Switching from sugar to artificial sweeteners may not solve the problem. An eight-year study tracking Brazilian adults found that consumption of common sugar substitutes, including aspartame, saccharin, acesulfame potassium, erythritol, xylitol, and sorbitol, was associated with a faster decline in overall cognitive function, particularly in memory and verbal fluency. The findings don’t prove these sweeteners cause cognitive decline on their own, but they do challenge the assumption that they’re a harmless alternative. Water, unsweetened tea, and coffee remain safer bets for your brain.

High-Sodium Foods

Excess salt harms the brain through a surprising chain of events that doesn’t even require high blood pressure. Research from Weill Cornell Medicine showed that a high-sodium diet triggers cells in the gut to release an inflammatory molecule called interleukin-17, which enters the bloodstream and prevents blood vessel walls in the brain from producing nitric oxide. Nitric oxide is essential for healthy blood flow to the brain, and without enough of it, two things happen: the brain gets less blood, and a protein called tau becomes unstable and starts to accumulate. Tau buildup is one of the hallmarks of Alzheimer’s disease.

In mouse experiments, animals on a high-salt diet couldn’t complete basic tasks like building nests and struggled to recognize objects they’d previously seen. When researchers blocked tau with antibodies or used genetically engineered mice that couldn’t produce tau, the high-salt diet no longer caused cognitive problems, confirming that tau destabilization is the key link in the chain. Most dietary sodium comes from processed and restaurant food, not the salt shaker, which circles back to the broader ultra-processed food problem.

Fried Foods

Deep-fried foods contribute to dementia risk primarily through chronic, low-grade inflammation. The combination of industrial fats, high temperatures, and added salt in fried foods generates toxic compounds that can weaken the gut barrier. When the gut barrier becomes “leaky,” inflammatory molecules escape into the bloodstream and eventually reach the brain, promoting the kind of sustained immune activation that damages neurons over time. Fried foods also tend to be ultra-processed, so their effects compound with the risks already described above.

Heavy Alcohol Consumption

Alcohol’s relationship to dementia follows a dose-dependent pattern. A large analysis combining multiple study designs found that heavy drinkers consuming more than 40 drinks per week had a 41% higher risk of dementia compared to light drinkers. People with alcohol use disorder faced a 51% higher risk. Genetic analyses, which are less susceptible to bias than surveys, suggest that dementia risk rises steadily with increased drinking. At around 12 drinks per week, risk was already measurably elevated compared to one drink per week.

Some older observational studies suggested that moderate drinking might be protective, but the genetic evidence doesn’t support a “sweet spot.” The apparent benefit of moderate drinking in survey-based studies likely reflects the fact that non-drinkers often include former heavy drinkers or people who quit due to illness.

The Overall Pattern

The foods consistently linked to higher dementia risk share common features: they promote inflammation, spike blood sugar, damage blood vessels, or some combination of the three. A diet built around packaged snacks, sugary drinks, processed meats, and fried foods hits all of these pathways simultaneously, which is why overall dietary pattern matters more than any single ingredient.

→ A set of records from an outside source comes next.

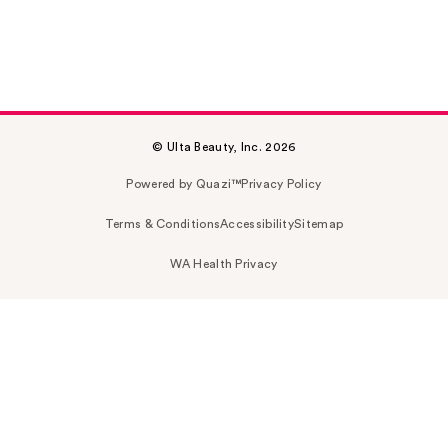
© Ulta Beauty, Inc. 2026
Powered by Quazi™
Privacy Policy
Terms & Conditions
Accessibility
Sitemap
WA Health Privacy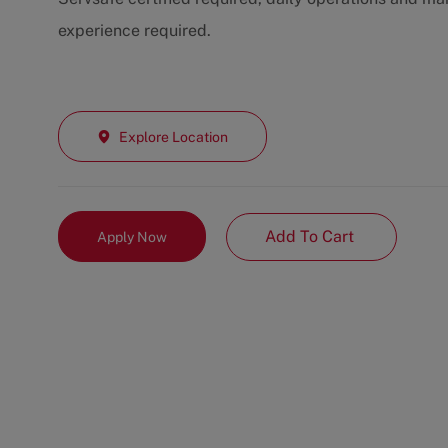
experience required.
Explore Location
Add To Cart
Apply Now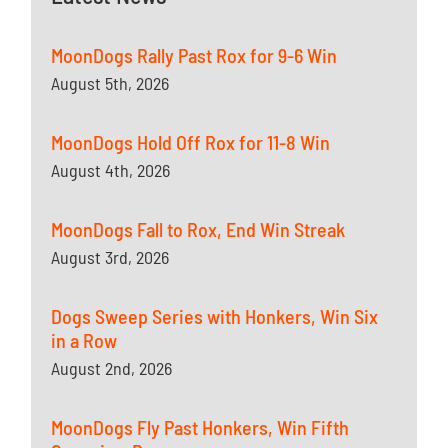
MoonDogs Rally Past Rox for 9-6 Win
August 5th, 2026
MoonDogs Hold Off Rox for 11-8 Win
August 4th, 2026
MoonDogs Fall to Rox, End Win Streak
August 3rd, 2026
Dogs Sweep Series with Honkers, Win Six
in a Row
August 2nd, 2026
MoonDogs Fly Past Honkers, Win Fifth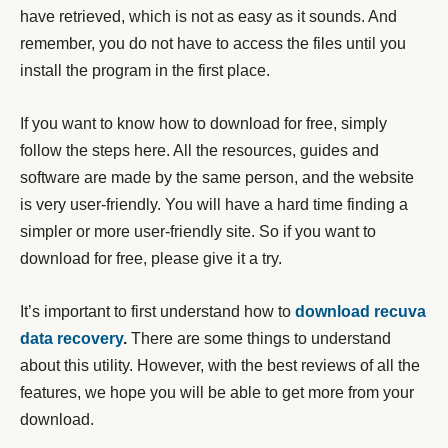
have retrieved, which is not as easy as it sounds. And
remember, you do not have to access the files until you
install the program in the first place.
If you want to know how to download for free, simply
follow the steps here. All the resources, guides and
software are made by the same person, and the website
is very user-friendly. You will have a hard time finding a
simpler or more user-friendly site. So if you want to
download for free, please give it a try.
It’s important to first understand how to
download recuva
data recovery
.
There are some things to understand
about this utility. However, with the best reviews of all the
features, we hope you will be able to get more from your
download.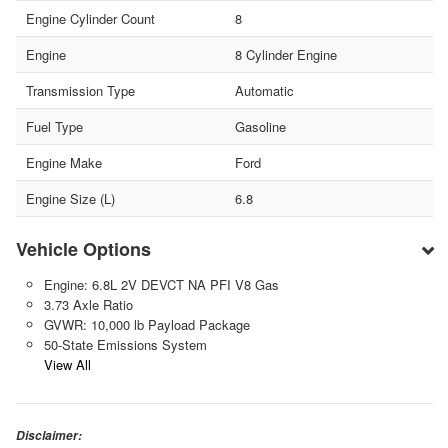
Engine Cylinder Count
8
Engine
8 Cylinder Engine
Transmission Type
Automatic
Fuel Type
Gasoline
Engine Make
Ford
Engine Size (L)
6.8
Vehicle Options
Engine: 6.8L 2V DEVCT NA PFI V8 Gas
3.73 Axle Ratio
GVWR: 10,000 lb Payload Package
50-State Emissions System
View All
Disclaimer: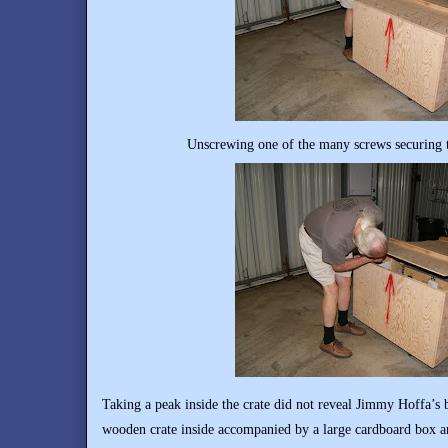
Unscrewing one of the many screws securing t
Taking a peak inside the crate did not reveal Jimmy Hoffa’s 
wooden crate inside accompanied by a large cardboard box an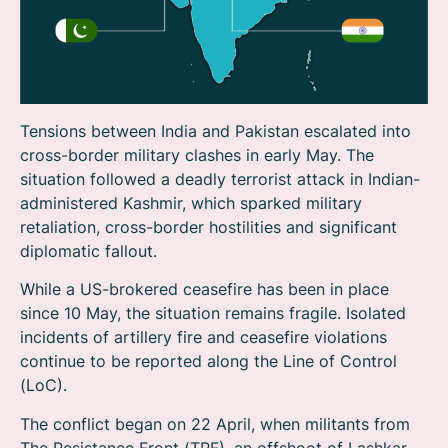
Tensions between India and Pakistan escalated into
cross-border military clashes in early May. The
situation followed a deadly terrorist attack in Indian-
administered Kashmir, which sparked military
retaliation, cross-border hostilities and significant
diplomatic fallout.
While a US-brokered ceasefire has been in place
since 10 May, the situation remains fragile. Isolated
incidents of artillery fire and ceasefire violations
continue to be reported along the Line of Control
(LoC).
The conflict began on 22 April, when militants from
The Resistance Front (TRF), an offshoot of Lashkar-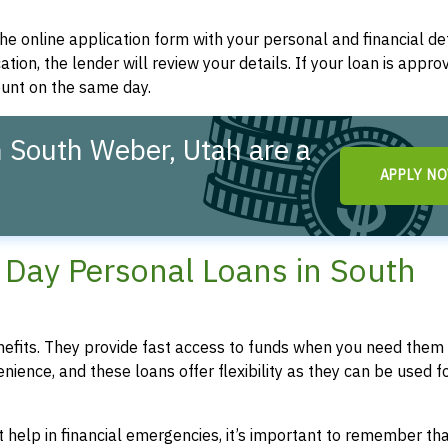
t the online application form with your personal and financial det
ation, the lender will review your details. If your loan is appro
ount on the same day.
 South Weber, Utah are a
APPLY N
!
Day Personal Loans in South
fits. They provide fast access to funds when you need them 
enience, and these loans offer flexibility as they can be used f
 help in financial emergencies, it’s important to remember th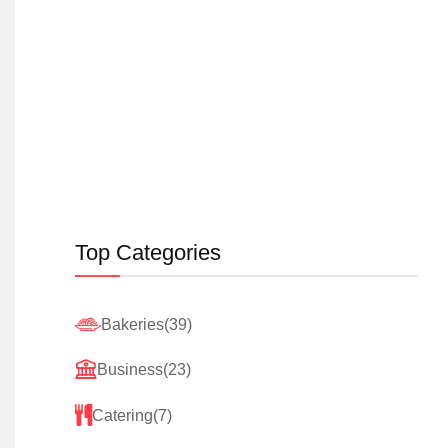
Top Categories
Bakeries
(39)
Business
(23)
Catering
(7)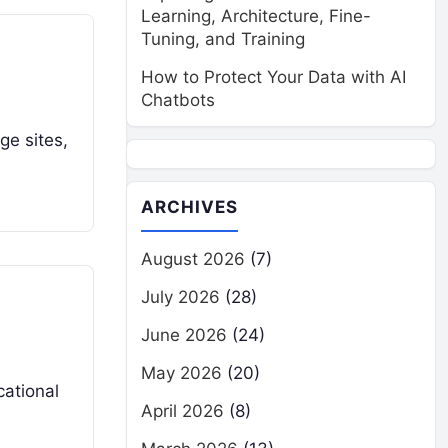
Learning, Architecture, Fine-
Tuning, and Training
How to Protect Your Data with AI
Chatbots
age sites,
ARCHIVES
August 2026
(7)
July 2026
(28)
June 2026
(24)
May 2026
(20)
cational
April 2026
(8)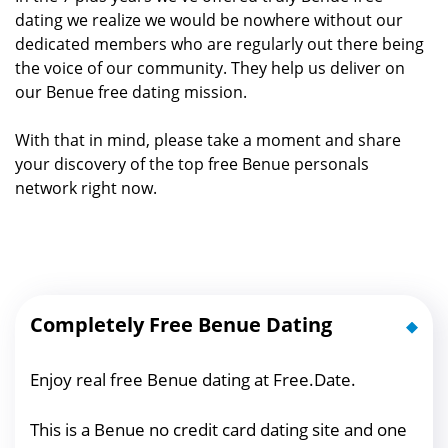
dating we realize we would be nowhere without our
dedicated members who are regularly out there being
the voice of our community. They help us deliver on
our Benue free dating mission.
With that in mind, please take a moment and share
your discovery of the top free Benue personals
network right now.
Completely Free Benue Dating
Enjoy real free Benue dating at Free.Date.
This is a Benue no credit card dating site and one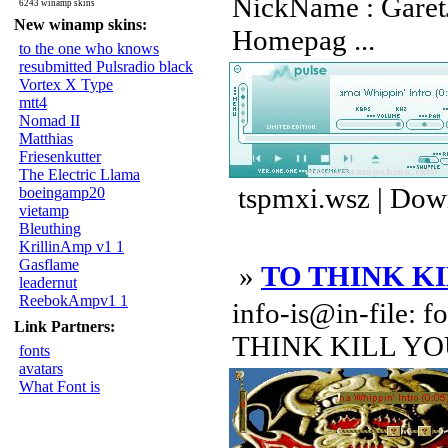
NickName : GaretJ
6243 winamp skins
New winamp skins:
Homepag ...
to the one who knows
resubmitted Pulsradio black
Vortex X Type
mtt4
Nomad II
Matthias
Friesenkutter
The Electric Llama
tspmxi.wsz | Dow
boeingamp20
vietamp
Bleuthing
KrillinAmp v1 1
Gasflame
»
TO THINK K
leadernut
ReebokAmpv1 1
info-is@in-file: f
Link Partners:
THINK KILL YOU!
fonts
avatars
What Font is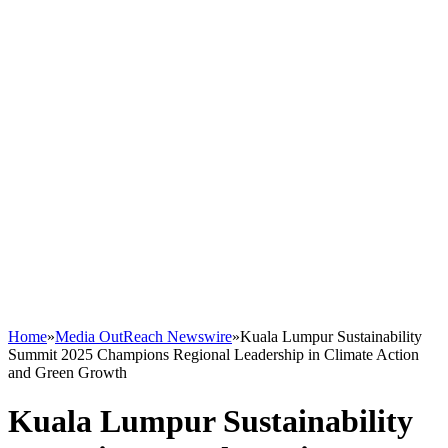
Home
»
Media OutReach Newswire
»
Kuala Lumpur Sustainability
Summit 2025 Champions Regional Leadership in Climate Action
and Green Growth
Kuala Lumpur Sustainability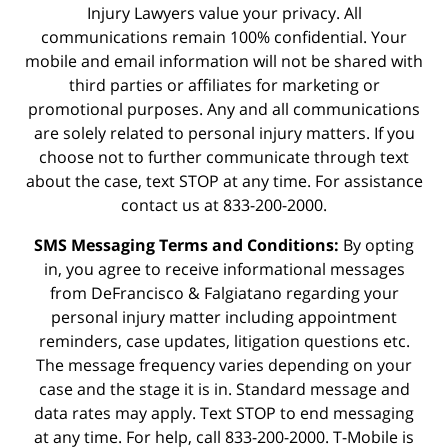
Injury Lawyers value your privacy. All
communications remain 100% confidential. Your
mobile and email information will not be shared with
third parties or affiliates for marketing or
promotional purposes. Any and all communications
are solely related to personal injury matters. If you
choose not to further communicate through text
about the case, text STOP at any time. For assistance
contact us at 833-200-2000.
SMS Messaging Terms and Conditions:
By opting
in, you agree to receive informational messages
from DeFrancisco & Falgiatano regarding your
personal injury matter including appointment
reminders, case updates, litigation questions etc.
The message frequency varies depending on your
case and the stage it is in. Standard message and
data rates may apply. Text STOP to end messaging
at any time. For help, call 833-200-2000. T-Mobile is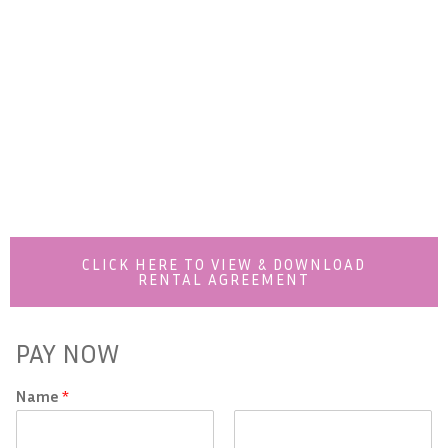
CLICK HERE TO VIEW & DOWNLOAD
RENTAL AGREEMENT
PAY NOW
Name
*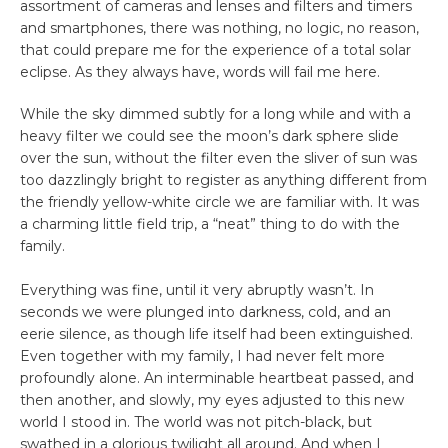
assortment of cameras and lenses and filters and timers
and smartphones, there was nothing, no logic, no reason,
that could prepare me for the experience of a total solar
eclipse. As they always have, words will fail me here.
While the sky dimmed subtly for a long while and with a
heavy filter we could see the moon’s dark sphere slide
over the sun, without the filter even the sliver of sun was
too dazzlingly bright to register as anything different from
the friendly yellow-white circle we are familiar with. It was
a charming little field trip, a “neat” thing to do with the
family.
Everything was fine, until it very abruptly wasn’t. In
seconds we were plunged into darkness, cold, and an
eerie silence, as though life itself had been extinguished.
Even together with my family, I had never felt more
profoundly alone. An interminable heartbeat passed, and
then another, and slowly, my eyes adjusted to this new
world I stood in. The world was not pitch-black, but
swathed in a glorious twilight all around. And when I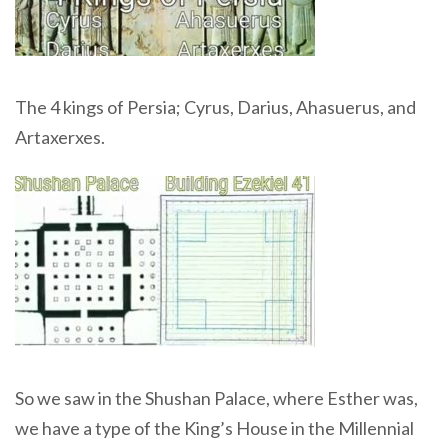
The 4 kings of Persia; Cyrus, Darius, Ahasuerus, and
Artaxerxes.
So we saw in the Shushan Palace, where Esther was,
we have a type of the King’s House in the Millennial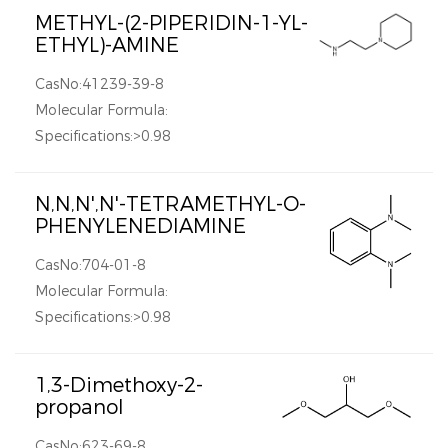
METHYL-(2-PIPERIDIN-1-YL-
ETHYL)-AMINE
CasNo:41239-39-8
Molecular Formula:
Specifications:>0.98
N,N,N',N'-TETRAMETHYL-O-
PHENYLENEDIAMINE
CasNo:704-01-8
Molecular Formula:
Specifications:>0.98
1,3-Dimethoxy-2-
propanol
CasNo:623-69-8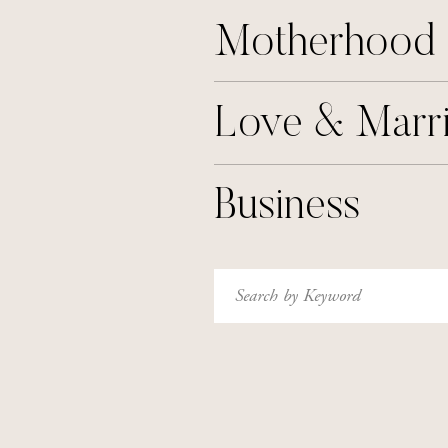
Motherhood
Love & Marr
Business
Search
for: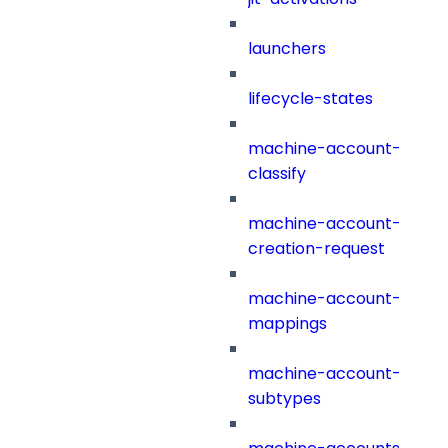
launchers
lifecycle-states
machine-account-
classify
machine-account-
creation-request
machine-account-
mappings
machine-account-
subtypes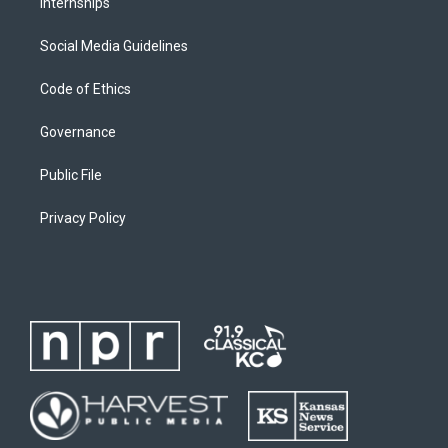
Internships
Social Media Guidelines
Code of Ethics
Governance
Public File
Privacy Policy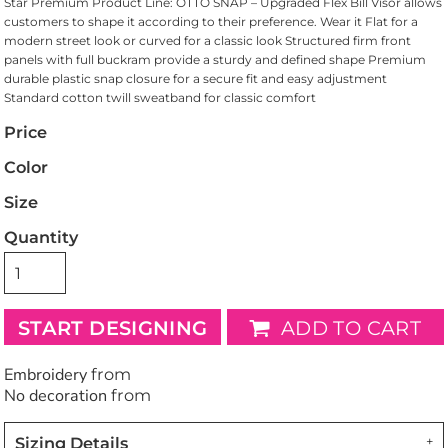
Star Premium Product Line: OTTO SNAP – Upgraded Flex Bill Visor allows
customers to shape it according to their preference. Wear it Flat for a
modern street look or curved for a classic look Structured firm front
panels with full buckram provide a sturdy and defined shape Premium
durable plastic snap closure for a secure fit and easy adjustment
Standard cotton twill sweatband for classic comfort
Price
Color
Size
Quantity
START DESIGNING
ADD TO CART
Embroidery
from
No decoration
from
Sizing Details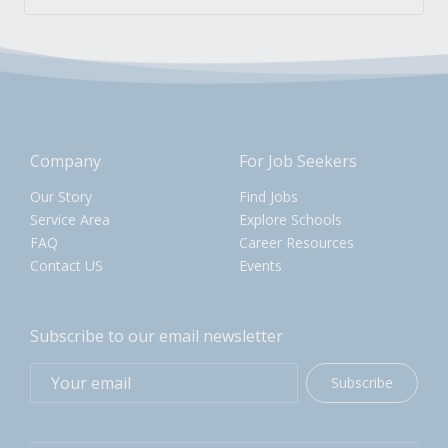
Company
For Job Seekers
Our Story
Find Jobs
Service Area
Explore Schools
FAQ
Career Resources
Contact US
Events
Subscribe to our email newsletter
Subscribe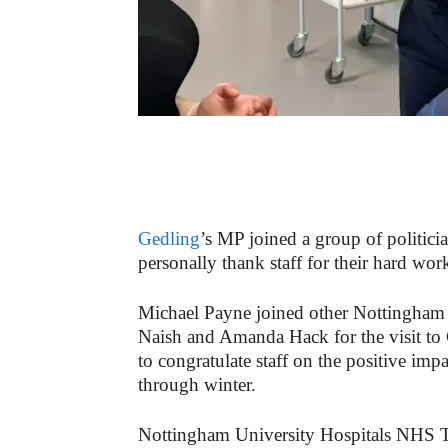
Gedling
’s MP joined a group of politicia
personally thank staff for their hard wor
Michael Payne joined other Nottingha
Naish and Amanda Hack for the visit to
to congratulate staff on the positive im
through winter.
Nottingham University Hospitals NHS Tr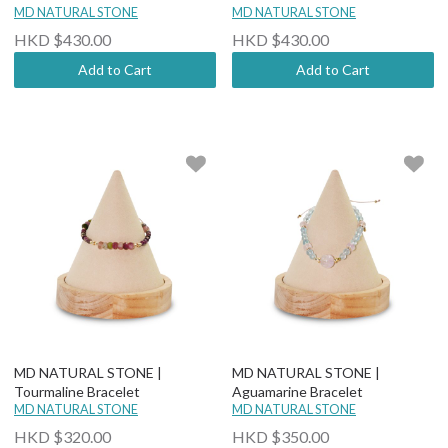
MD NATURAL STONE
MD NATURAL STONE
HKD $430.00
HKD $430.00
Add to Cart
Add to Cart
MD NATURAL STONE |
MD NATURAL STONE |
Tourmaline Bracelet
Aguamarine Bracelet
MD NATURAL STONE
MD NATURAL STONE
HKD $320.00
HKD $350.00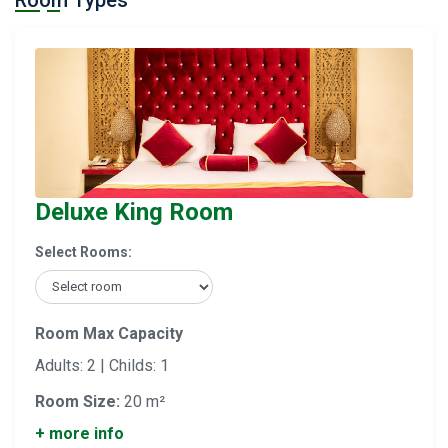
Room Types
Deluxe King Room
Select Rooms:
Room Max Capacity
Adults: 2 | Childs: 1
Room Size:
20 m²
+ more info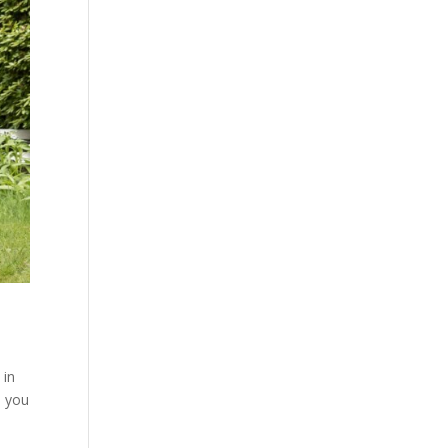
 in
p you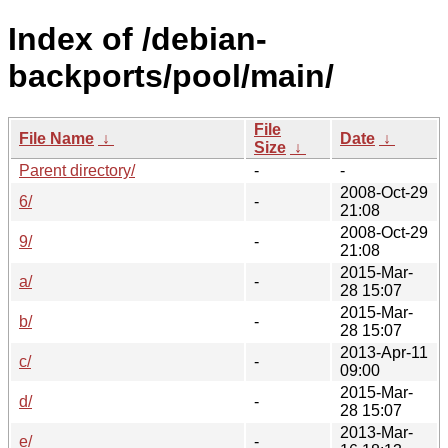
Index of /debian-
backports/pool/main/
File
File Name
↓
Date
↓
Size
↓
Parent directory/
-
-
2008-Oct-29
6/
-
21:08
2008-Oct-29
9/
-
21:08
2015-Mar-
a/
-
28 15:07
2015-Mar-
b/
-
28 15:07
2013-Apr-11
c/
-
09:00
2015-Mar-
d/
-
28 15:07
2013-Mar-
e/
-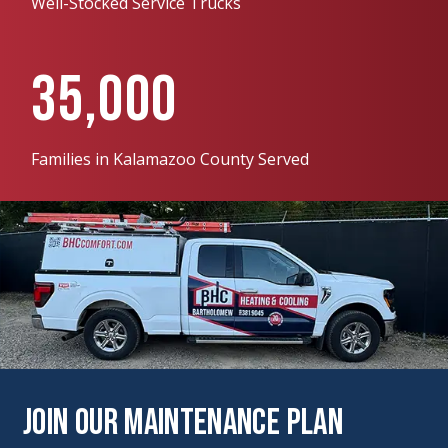
Well-Stocked Service Trucks
35,000
Families in Kalamazoo County Served
Join Our Maintenance Plan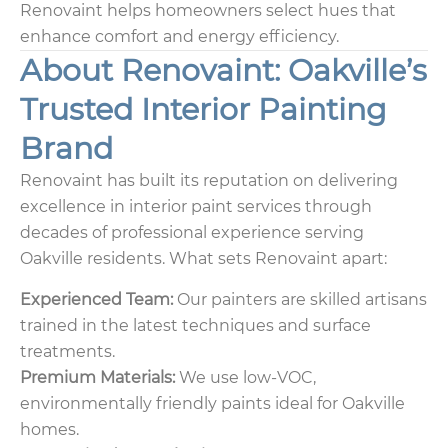
Renovaint helps homeowners select hues that
enhance comfort and energy efficiency.
About Renovaint: Oakville’s
Trusted Interior Painting
Brand
Renovaint has built its reputation on delivering
excellence in interior paint services through
decades of professional experience serving
Oakville residents. What sets Renovaint apart:
Experienced Team:
Our painters are skilled artisans
trained in the latest techniques and surface
treatments.
Premium Materials:
We use low-VOC,
environmentally friendly paints ideal for Oakville
homes.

The protective counterpart to this pattern is a diet rich in vegetables, fruits, whole grains, fish, nuts, legumes, and olive oil. Replacing processed red meat with nuts and legumes alone was enough to meaningfully shift dementia risk in large studies. You don’t need to eliminate every harmful food overnight, but the evidence is clear that what you eat over decades shapes your brain’s long-term health in ways that are difficult to reverse once cognitive decline begins.